Food Shortages and Their Broad Implications

Paradoxically, official measures were far more effective in spurring the sense of the right of every German consumer (whether military or civilian) to demand the sufficient supply of basic goods than in assuring a supply or in achieving authorities’ legitimation. The result was to create general acclaim - at least this was the publically expressed sentiment - for the appropriateness of “equitable” distribution, guaranteed “affordable” prices, and even the elimination of the “middle man.”[29] In 1915, Ruhr residents complained of “Anarchie auf dem Warenmarkt,” — by which they referred to market pricing.[30] Before long, it had become rare for Germans to publically denounce official intervention in the market as “war socialism,” as they had earlier.[31] Whereas such guiding principles had been unimaginable to all but a few Social Democrats before the war, they now took on lasting legitimacy for many. The notion of a “planned economy” broadly speaking was a new concept, in Germany and for many of the belligerent nations; a certain level of intervention grew into a lasting feature of European national economies. At the same time, it is not surprising that, in practice, farmers balked at the notion that authorities would tell them what to plant and how to sell it, for the sake of “the German consumer.”[32]

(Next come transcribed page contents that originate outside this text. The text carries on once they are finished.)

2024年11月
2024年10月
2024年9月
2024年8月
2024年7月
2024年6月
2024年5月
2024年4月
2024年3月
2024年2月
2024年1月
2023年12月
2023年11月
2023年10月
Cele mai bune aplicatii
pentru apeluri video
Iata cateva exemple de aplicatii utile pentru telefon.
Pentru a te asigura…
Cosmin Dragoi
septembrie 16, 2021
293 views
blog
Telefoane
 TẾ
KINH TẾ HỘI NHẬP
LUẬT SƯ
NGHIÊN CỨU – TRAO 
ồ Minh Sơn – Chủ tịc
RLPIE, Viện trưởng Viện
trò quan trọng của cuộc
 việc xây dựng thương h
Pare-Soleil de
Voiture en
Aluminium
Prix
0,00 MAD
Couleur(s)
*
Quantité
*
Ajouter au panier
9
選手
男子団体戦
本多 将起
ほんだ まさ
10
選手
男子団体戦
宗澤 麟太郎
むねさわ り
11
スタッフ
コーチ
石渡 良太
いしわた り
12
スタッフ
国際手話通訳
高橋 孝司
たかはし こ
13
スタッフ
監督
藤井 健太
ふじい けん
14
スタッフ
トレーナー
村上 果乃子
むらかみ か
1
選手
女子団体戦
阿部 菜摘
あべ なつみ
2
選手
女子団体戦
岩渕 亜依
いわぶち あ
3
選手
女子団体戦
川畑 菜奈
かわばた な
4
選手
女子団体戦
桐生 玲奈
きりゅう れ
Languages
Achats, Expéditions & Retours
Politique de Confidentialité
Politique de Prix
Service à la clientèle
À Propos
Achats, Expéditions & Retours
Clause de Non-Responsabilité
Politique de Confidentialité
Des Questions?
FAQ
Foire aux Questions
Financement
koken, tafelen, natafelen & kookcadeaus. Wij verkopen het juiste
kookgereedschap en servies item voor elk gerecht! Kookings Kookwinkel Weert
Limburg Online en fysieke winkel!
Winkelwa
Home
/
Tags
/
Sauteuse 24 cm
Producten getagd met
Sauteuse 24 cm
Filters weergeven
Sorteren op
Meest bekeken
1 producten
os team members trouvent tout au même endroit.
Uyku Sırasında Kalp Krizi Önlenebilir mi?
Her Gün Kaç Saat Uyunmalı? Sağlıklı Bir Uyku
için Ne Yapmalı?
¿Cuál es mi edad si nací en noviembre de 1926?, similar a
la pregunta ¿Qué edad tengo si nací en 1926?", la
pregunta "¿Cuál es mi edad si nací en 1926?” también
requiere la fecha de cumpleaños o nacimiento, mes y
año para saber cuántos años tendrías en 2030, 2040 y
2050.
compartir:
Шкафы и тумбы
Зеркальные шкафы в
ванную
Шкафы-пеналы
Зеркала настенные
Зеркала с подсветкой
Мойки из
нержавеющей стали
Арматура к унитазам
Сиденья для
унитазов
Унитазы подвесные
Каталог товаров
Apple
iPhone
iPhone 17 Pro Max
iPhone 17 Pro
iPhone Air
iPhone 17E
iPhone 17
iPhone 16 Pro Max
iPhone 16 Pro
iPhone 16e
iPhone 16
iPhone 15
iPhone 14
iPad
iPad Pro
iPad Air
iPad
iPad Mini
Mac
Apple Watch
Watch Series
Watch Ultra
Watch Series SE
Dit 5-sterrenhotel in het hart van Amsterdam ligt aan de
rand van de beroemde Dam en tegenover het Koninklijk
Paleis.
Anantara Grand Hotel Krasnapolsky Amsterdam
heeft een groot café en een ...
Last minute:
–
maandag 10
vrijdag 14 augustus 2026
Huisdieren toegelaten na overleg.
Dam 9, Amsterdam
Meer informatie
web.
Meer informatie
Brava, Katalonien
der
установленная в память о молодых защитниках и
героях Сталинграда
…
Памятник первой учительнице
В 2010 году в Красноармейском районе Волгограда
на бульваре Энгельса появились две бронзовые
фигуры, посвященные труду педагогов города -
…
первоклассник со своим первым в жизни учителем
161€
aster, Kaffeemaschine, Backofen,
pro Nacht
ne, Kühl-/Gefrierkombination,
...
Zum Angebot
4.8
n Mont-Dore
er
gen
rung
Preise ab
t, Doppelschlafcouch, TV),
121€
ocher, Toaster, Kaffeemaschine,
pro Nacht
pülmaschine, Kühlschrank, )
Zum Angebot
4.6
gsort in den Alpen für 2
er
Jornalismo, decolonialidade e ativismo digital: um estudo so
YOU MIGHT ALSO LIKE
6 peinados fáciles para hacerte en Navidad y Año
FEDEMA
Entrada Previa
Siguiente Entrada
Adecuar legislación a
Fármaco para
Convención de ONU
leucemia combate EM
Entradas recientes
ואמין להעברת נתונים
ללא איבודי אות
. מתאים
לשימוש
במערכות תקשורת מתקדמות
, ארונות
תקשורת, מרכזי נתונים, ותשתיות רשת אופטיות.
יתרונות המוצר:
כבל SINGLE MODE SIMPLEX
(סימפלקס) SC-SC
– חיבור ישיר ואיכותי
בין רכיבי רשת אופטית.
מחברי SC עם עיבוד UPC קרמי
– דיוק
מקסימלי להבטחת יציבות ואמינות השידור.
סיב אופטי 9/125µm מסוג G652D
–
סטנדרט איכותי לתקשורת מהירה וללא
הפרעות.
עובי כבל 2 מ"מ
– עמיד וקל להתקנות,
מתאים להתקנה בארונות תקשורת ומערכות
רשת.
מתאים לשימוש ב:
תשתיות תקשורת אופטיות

Yet this allegedly powerful consumer ultimately found the government to be “in control of nothing” and even to have sanctioned profiteering, suggesting that people who did not follow the rules should be put into prison, while those who did belonged “in the nuthouse.”[33] By 1918, the great majority of the population no longer believed in the officials’ repeated promises. However, many did not direct their disapproval at the controls: it was aimed at controls that did not work, or that were not exercised according to principles that were perceived as having been agreed upon. The ongoing government efforts, ineffectual as they often were, may well have helped to prevent a “revolutionary” uprising until the final year of the war, despite the Russian example. Conversely, in the final year of the war, a coalescing popular sense that officials could or would not ensure the most basic needs of the German population contributed powerfully to the critical mass of unrest among soldiers, sailors and civilians. This broad discord resulted in the German November revolution, leading not only to Germany’s decisive withdrawal from hostilities, but also the fall of the monarchy.